WHAT YOU HAVE TO DO
Lines before the one containing "それがなじむまで試行錯誤しつ" are left out; output the rest of the data exactly, through the final line.

DATA FOR THIS TASK
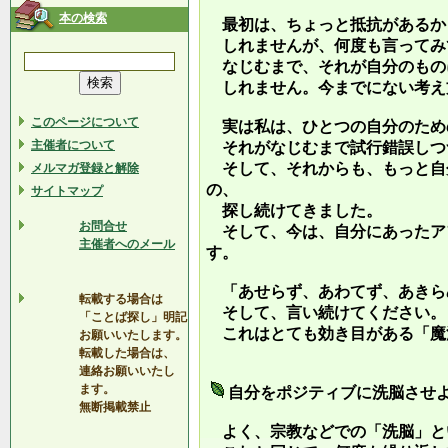
本の検索
最初は、ちょっと抵抗があるか
しれませんが、何度も言ってみ
なじむまで、それが自分のもの
しれません。今までにない考え
このページについて
実は私は、ひとつの自分のため
主催者について
それがなじむまで試行錯誤しつ
そして、それからも、もっと自
メルマガ登録と解除
の、
サイトマップ
探し続けてきました。
お問合せ
そして、今は、自分にあったア
主催者へのメール
す。
「あせらず、あわてず、あきら
転載する場合は
そして、言い続けてください。
「ことば探し」明記
これはとても効き目がある「魔
お願いいたします。
転載した場合は、
連絡お願いいたし
ます。
自分をポジティブに洗脳させ
無断掲載禁止
よく、宗教などでの「洗脳」と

EXERCISE RESULT
それがなじむまで試行錯誤しつ
そして、それからも、もっと自
メルマガ登録と解除
の、
サイトマップ
探し続けてきました。
お問合せ
そして、今は、自分にあったア
主催者へのメール
す。
「あせらず、あわてず、あきら
転載する場合は
そして、言い続けてください。
「ことば探し」明記
これはとても効き目がある「魔
お願いいたします。
転載した場合は、
連絡お願いいたし
ます。
自分をポジティブに洗脳させ
無断掲載禁止
よく、宗教などでの「洗脳」と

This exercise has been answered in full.